I have to start by correcting Johnhoff: The Mojito is not "...a drink for peasants." The Mojito comes from La Habana, on of the world's great cities by any definition.
Okay, let's discuss some of the ingredients for this drink. Most important is the rum. In La Habana Mojito's are made with Havana Club white rum. To me, that is the real taste of a Mojito. You will never make a great Mojito using a nasty tasting rum like Bacardi. If I can't get the Havana Club, Don Q Cristal is about the next best thing.
Next, let's talk about sugar. Sugar is king in Cuba. For much of its history sugar was Cuba's entire reason for existing. Sugar in Cuba is not over-processed to death as it is in the US. Our over-processed sugar has a nasty chemical taste to it. Cuban sugar tastes sweeter, and actually has a fruity flavor to it, rather than just a neutral sweetness. And so again, to me, the taste of a great Mojito is inseparable from the taste of Cuba's superior sugar. I recommend using turbinado sugar, which, like the cuban sugar is much less processed, much better tasting, and a bit coarser crystals. Yes, the turbinado sugar is light brown in color and might tint the otherwise clear drink. But the cuban sugar has a bit of color to it as well. In the end, it should be all about taste, rather than photogenic drinks worthy of food porn.

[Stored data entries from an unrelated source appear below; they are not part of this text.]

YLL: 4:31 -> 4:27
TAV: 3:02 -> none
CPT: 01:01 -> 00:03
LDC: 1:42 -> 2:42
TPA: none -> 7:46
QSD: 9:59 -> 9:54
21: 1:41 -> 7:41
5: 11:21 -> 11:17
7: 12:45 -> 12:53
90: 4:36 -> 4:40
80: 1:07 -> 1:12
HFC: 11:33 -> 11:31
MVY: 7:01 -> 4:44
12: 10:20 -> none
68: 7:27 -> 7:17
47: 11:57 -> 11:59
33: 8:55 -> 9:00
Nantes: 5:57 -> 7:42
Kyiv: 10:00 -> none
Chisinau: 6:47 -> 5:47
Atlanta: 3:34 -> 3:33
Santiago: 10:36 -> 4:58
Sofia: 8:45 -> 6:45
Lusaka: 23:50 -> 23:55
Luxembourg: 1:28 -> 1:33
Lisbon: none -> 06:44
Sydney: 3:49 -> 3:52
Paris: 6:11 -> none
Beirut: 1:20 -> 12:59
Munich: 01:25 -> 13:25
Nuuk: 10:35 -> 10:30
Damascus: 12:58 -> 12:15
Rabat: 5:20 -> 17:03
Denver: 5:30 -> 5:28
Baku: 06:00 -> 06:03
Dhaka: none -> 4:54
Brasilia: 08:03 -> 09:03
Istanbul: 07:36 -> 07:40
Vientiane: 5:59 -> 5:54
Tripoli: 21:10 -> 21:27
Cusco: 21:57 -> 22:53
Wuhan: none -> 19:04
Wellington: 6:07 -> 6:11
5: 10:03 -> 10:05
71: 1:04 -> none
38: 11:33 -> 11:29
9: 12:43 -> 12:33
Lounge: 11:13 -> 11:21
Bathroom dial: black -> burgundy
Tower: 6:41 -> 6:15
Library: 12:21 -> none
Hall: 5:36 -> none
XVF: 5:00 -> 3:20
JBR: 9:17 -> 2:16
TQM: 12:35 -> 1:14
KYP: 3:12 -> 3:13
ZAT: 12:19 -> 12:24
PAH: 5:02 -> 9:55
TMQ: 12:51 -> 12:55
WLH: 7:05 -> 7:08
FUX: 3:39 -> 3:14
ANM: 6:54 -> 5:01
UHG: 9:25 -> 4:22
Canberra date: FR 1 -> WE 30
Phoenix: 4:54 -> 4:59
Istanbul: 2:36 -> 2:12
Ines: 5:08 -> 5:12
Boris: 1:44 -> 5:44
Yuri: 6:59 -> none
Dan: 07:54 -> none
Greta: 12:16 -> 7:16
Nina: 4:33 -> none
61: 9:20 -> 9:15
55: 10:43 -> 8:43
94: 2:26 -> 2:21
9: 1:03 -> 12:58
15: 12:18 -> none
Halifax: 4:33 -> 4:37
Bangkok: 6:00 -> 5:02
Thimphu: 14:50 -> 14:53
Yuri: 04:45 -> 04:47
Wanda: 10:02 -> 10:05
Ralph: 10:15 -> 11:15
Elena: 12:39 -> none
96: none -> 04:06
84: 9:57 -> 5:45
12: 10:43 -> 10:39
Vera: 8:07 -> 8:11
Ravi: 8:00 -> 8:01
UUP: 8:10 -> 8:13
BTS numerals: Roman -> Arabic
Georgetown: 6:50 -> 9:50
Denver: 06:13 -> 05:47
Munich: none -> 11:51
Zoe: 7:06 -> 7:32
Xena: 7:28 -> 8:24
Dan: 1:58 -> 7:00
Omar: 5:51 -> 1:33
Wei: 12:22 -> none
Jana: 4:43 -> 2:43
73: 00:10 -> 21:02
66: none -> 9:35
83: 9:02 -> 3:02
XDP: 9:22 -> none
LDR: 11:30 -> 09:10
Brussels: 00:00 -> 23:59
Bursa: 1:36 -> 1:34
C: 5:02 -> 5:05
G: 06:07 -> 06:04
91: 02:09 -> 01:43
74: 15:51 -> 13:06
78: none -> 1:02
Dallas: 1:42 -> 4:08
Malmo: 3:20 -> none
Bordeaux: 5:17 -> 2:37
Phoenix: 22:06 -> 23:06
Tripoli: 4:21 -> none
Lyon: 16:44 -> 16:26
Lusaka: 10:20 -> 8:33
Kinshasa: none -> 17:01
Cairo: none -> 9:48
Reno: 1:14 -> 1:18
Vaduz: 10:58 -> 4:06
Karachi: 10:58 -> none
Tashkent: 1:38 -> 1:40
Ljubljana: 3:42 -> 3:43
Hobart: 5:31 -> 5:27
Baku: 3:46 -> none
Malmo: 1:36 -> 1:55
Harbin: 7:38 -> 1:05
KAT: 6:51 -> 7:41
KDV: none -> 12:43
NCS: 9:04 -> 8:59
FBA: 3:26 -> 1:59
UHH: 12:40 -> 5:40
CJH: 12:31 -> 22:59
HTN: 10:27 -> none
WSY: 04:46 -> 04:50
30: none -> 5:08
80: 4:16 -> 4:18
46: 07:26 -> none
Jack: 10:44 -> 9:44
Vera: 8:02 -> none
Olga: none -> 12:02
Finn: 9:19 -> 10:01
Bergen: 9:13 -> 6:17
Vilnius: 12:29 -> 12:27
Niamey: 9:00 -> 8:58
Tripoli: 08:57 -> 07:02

The sugar brings us to the next issue: mint. In La Habana the mint is muddled with the lime juice and the sugar. The coarse sugar granules are essential for releasing the mint's oils. For this reason I absolutely reject any Mojito recipe that uses simple syrup instead of real sugar. Hubby Santa is indeed correct that mint in Cuba is different than in the US (as are so many other things). If I remember correctly, the mint they use for Mojitos is called yerba buena.
Finally: a Mojito contains rum, sugar, lime juice, mint leaf, club soda and nothing else. A drink made using different liquor, additional liqueurs, flavorings, garnishes, etc is not a Mojito. As surely as there is only one way to make a true Martini, there is only one way to make a true Mojito. Beware of menus offering nineteen different "types" of Martinis, or "the largest assortment of Mojitos."
Chow is just as guilty as any other hipster. Look to the right on this page and find the "Satsuma Mojito." While this looks like it might be a wonderful drink, it is definitely not a Mojito.
End the madness!!!
@sigma606: adding Falernum sounds like a great idea. Falernum is a rum-based clove-lime liqueur great for use in tiki drinks. There is a simple recipe at kaiser penguin.
If you shake correctly (fiercely, for a slow 15-20 count) the mint will be pulverized into tiny pieces and you will be unable to get it all even with a fine strainer, however, if you simply muddle in the glass and fill with crushed ice before stirring and topping with club soda, you will avoid any awkward mint-eating experiences.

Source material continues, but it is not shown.